You Can’t Lose With This Game Show

Math geeks have a game show designed especially for them to optimize profit. Hosted by comedian Howie Mandel in his first return to series television since St. Elsewhere, Deal or No Deal contestants compete for up to $2 million by opening briefcases hiding amounts ranging from one penny to one million dollars. The cases are across three risers and cradled by model-caliber beauties. Mandel, with a new soul patch and only a hint of old Manic Howie running through his expressions, bumps fists with contestants doing well and uses a deadpan delivery to build suspense as well as American Idol’s Ryan Seacrest.

The game’s premise is deceptively simple. Contestants start by picking a case that holds “their amount”. A “banker” who is shrouded in darkness calculates the odds a contestant has chosen the million-dollar case. The banker then contacts Mandel and offers to buy the suitcase from the contestant. Family and friends on the side of the stage either urge the contestant to accept the offer, or (more often) reject the offer and keep opening suitcases. For the math-impaired, the show’s producers sometimes flash a graphic with helpful information such as “Suzy Contestant’s Chance of Holding A Case Worth Less Than $500 Is 5 in 6”. Duh. There are six cases, and only one holds an amount greater than $500. Pay attention and stop looking for Dorito crumbs.

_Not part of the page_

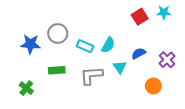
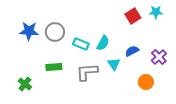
blue star: (30, 44) -> (29, 31), moved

This is a game of luck and skill — more like blackjack rather than the eventually bankrupting games of roulette, or heaven forbid, slot machines. While luck is a huge element, the contestants’ risk tolerance and facility at mental math in a chaotic setting lets them direct more of the action than one might anticipate.

Deal or No Deal‘s beauty is that everyone is a winner. One can simply open the minimum number of cases, receive an offer from the mysterious banker, take the deal and split. Without dragging out probability tables, the odds are that the offer will be for several tens of thousands of dollars. Even at pre-tax dollars, that’s not a bad haul. One suspects the show’s producers use some sort of risk tolerance analysis to determine who will keep opening cases. An interesting phenomenon is that squeamish contestants sometimes bail out of the game and opt for the payment worth big bucks relative to their life. Good for them.

Everyone’s a winner, baby.

The Bottom Line, Remote Controls and All

Deal or No Deal can be strangely addicting, especially with compelling contestants. There are enough gimmicks to allow Mandel to tone down his gotcha lines and more than a little suspense.

Five Things To Remember From This Review

1. Everyone wins. You literally can’t lose. You might win $100, but you’ll win.
2. There is some element of chance here, but contestants familiar with probability can mitigate some of the risk.
3. Howie Mandel back on regular television. About time.
4. The show’s producers invite family and friends to the stage to increase the squealing levels.
5. Despite its deceptively simple premise, Deal or No Deal is strangely addicting.